There are many, many reasons why you shouldn’t take a bag of cocaine home if you stumble across it sitting alone in a Sydney park. Obviously, it’s illegal. But if you see a woolies paper bag stuffed to the brim with bricks of the devil’s disco dust, you better believe someone is watching ready to beat and/or arrest your ass. And, just like a parable passed on from generation to generation, that’s what happened at a playground in Sydney last month.
Back in August, police watched on as a man they allege to be Houssam Khoder Agha dropped off a brown paper bag with hundreds of thousands of dollars worth of cocaine next to children’s play equipment at Locke Park in Wetherill Park. The package apparently sat there undisturbed for a minute before another man swung by to collect the goods before climbing back into his silver Toyota Hilux.
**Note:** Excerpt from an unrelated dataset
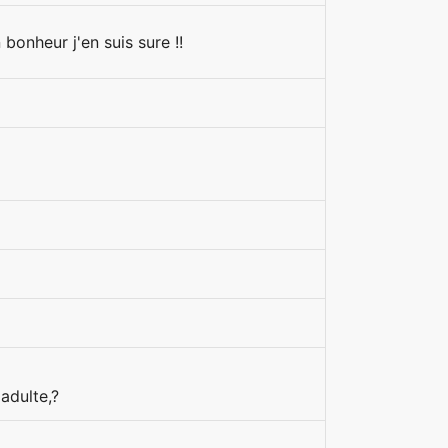
bonheur j'en suis sure !!
 adulte,?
According to the Sydney Morning Herald, police tracked the recipient for a few blocks before pulling him over and finding the 1kg bag of booger sugar sitting proudly on the back seat.
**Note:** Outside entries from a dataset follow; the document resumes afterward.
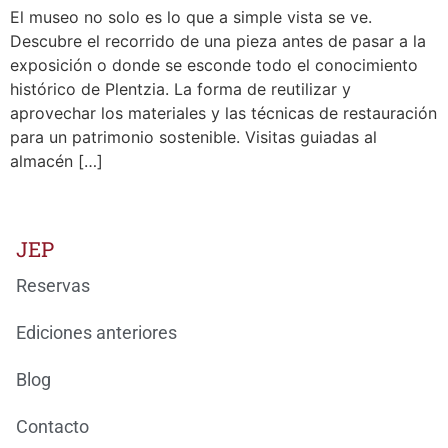
El museo no solo es lo que a simple vista se ve.
Descubre el recorrido de una pieza antes de pasar a la
exposición o donde se esconde todo el conocimiento
histórico de Plentzia. La forma de reutilizar y
aprovechar los materiales y las técnicas de restauración
para un patrimonio sostenible. Visitas guiadas al
almacén […]
JEP
Reservas
Ediciones anteriores
Blog
Contacto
Police call this kind of handover a “dead drop” and investigators believe it’s a typical method for a group of Sydney’s leading cocaine peddlers called “The Commission”. Police allege that the group uses quaint little parks, reserves, quiet streets and commercial car parks around Sydney to pass the nose beers from one person to another.
Police allege that The Commission’s operation is coordinated by Jibreel Bakir, who then utilised his brother Laith Bakir and associate Akrom Hamzy to store “bulk quantities of cocaine at their residential addresses”. The group distributed the goods using Khoder Agha and Khalid Mohamed, with Duy Phuong Nguyen allegedly involved in laundering the group’s profits.
The group — which are thought to be the big dogs in cocaine supply in Sydney — have slowly been arrested by police over the last few months, with five more arrested after 20 early morning raids across Sydney. The Commission is believed to have supplied Sydney with $1.8 billion worth of cocaine in only four months.
Police Commissioner Karen Webb told reporters that the group was “allegedly one of the most dangerous and destructive groups Sydney has seen to date”.
“The supply of cocaine to Sydney has continued to poison this city for years and has fuelled and funded the organised tit-for-tat violence police see today,” she said.
So, while we all know that drugs are bad and incredibly illegal, please take this as a reminder to never pick up a seemingly abandoned brick of cocaine from a Sydney park. You never know who is watching.